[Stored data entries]
..............................

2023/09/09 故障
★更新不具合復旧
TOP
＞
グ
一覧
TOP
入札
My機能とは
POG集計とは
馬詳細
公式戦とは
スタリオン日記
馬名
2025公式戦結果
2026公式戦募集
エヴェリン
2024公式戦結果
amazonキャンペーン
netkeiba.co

..............................

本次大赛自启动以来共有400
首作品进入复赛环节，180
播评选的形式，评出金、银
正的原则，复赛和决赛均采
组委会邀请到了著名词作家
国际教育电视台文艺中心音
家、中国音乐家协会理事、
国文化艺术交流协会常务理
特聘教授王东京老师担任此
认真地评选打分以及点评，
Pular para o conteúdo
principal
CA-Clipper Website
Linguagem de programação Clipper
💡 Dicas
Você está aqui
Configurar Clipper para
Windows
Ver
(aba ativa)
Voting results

..............................

Task requirements »
Which lines of the data include "Clipper"? Copy each of them.

Result »
CA-Clipper Website
Linguagem de programação Clipper
Configurar Clipper para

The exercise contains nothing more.